If a line of the records contains the word "that", list it.

* * * *

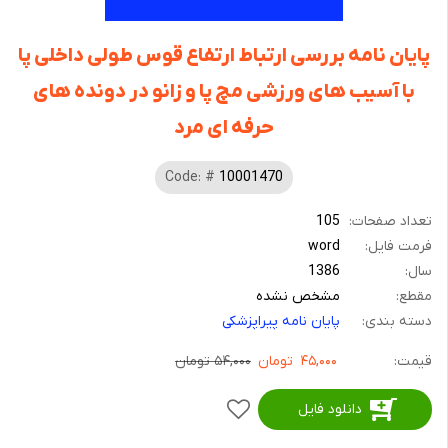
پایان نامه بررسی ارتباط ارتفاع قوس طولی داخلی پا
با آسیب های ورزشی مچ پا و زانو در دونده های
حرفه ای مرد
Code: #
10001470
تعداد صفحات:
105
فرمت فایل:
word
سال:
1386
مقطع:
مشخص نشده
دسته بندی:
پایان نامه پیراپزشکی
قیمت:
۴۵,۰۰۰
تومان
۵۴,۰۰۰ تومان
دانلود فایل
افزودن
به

* * * *

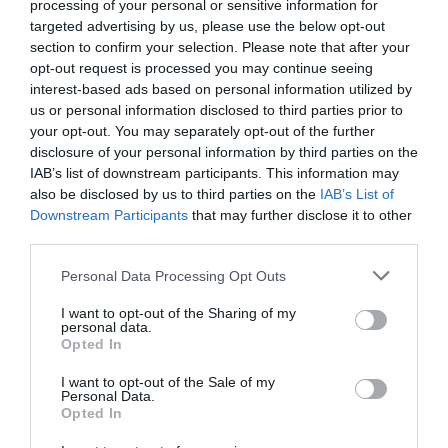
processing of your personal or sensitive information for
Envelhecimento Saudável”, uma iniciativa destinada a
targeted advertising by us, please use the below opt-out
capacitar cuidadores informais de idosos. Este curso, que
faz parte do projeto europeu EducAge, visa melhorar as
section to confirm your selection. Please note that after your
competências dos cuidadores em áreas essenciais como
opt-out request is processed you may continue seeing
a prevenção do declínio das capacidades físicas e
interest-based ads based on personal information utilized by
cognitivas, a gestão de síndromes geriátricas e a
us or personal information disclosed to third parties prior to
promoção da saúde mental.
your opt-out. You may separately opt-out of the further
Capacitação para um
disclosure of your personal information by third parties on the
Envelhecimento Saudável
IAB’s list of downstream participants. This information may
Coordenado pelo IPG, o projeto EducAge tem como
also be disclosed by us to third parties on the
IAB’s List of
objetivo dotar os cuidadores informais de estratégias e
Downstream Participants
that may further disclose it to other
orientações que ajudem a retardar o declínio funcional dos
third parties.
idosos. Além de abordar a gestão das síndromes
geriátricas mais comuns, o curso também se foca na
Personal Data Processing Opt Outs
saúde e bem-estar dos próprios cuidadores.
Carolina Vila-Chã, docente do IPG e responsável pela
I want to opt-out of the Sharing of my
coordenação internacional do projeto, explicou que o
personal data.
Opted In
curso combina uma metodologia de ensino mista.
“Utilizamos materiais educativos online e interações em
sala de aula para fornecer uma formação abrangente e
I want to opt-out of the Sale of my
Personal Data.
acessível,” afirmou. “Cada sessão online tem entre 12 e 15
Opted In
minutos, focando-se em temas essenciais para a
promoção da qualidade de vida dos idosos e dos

* * * *

Result =
section to confirm your selection. Please note that after your
that may further disclose it to other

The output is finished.